Saoude (the little girl pictured next to her mum and granny) is a bright and vivacious eight-year-old with
high hopes of training to be a nurse when she grows up. She says she can then make people like her granny
better.

Her grandmother, Habsou, came from a poor family who moved around daily to find food. In Niger, the
sun-scorched earth lacks nutrients, rainfall can be very scarce and few crops can grow. Habsou was just five
years old when the first signs of leprosy appeared on her body. It was recommended that her parents take
her to Danja Hospital where The Leprosy Mission has provided services for decades. Her parents, however,
did not want her to go because of the shame surrounding the disease. The fear of their whole family being
rejected from their community was just too great.

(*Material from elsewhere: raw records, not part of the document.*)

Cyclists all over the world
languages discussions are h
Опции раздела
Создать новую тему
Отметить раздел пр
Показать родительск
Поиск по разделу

Instead little Habsou was given traditional medicine and hidden away in a hut for many years. Her freedom
to play outside with the other children was taken from her, and, as leprosy worsened she began to self
harm.

Habsou finally came to Danja Hospital aged 13. By then she had already lost her fingers and toes and her
sight was fading. Leprosy had savagely attacked her body. Over the coming years, her leprosy was treated
and her wounds were tended.

As an adult, Habsou was only able to feed her family by begging, she was simply too disabled to work. Her
leprosy-affected husband died when she was pregnant with their youngest child Mariama. When Mariama
was 15, Habsou told her to marry a leprosy-affected man much older than her as she could no longer afford
to keep her. Mariama was considered tainted and ‘dirty’ even though she had never had leprosy herself. No
boy from a respectable family would ever consider marrying her.

It was against Mariama’s will to marry this older man but she had no choice. She soon became pregnant
with Saoude. The chains of leprosy had wrapped themselves around 15-year-old Mariama.

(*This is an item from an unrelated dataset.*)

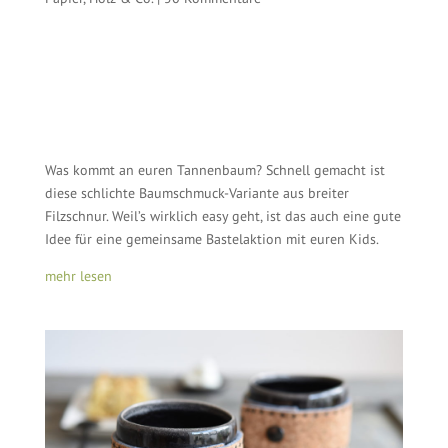
Was kommt an euren Tannenbaum? Schnell gemacht ist
diese schlichte Baumschmuck-Variante aus breiter
Filzschnur. Weil’s wirklich easy geht, ist das auch eine gute
Idee für eine gemeinsame Bastelaktion mit euren Kids.
mehr lesen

Today, little Saoude goes to primary school in Danja village and her world seems full of possibility.
Saoude does not yet wear the heavy chains of leprosy but the threat of them is not far away. If she cannot
get a good education, she too will be forced to marry young as her parents won’t be able to afford to look
after her. She will have to marry someone from the leprosy community and not of her choosing. She will
undoubtedly be sentenced to a life of poverty, barely surviving because of the chains of leprosy. An
education and a job can save her from all of this. Saoude will be able to look after her parents and
grandmother with the money she earns. There is a possibility of freedom for little Saoude!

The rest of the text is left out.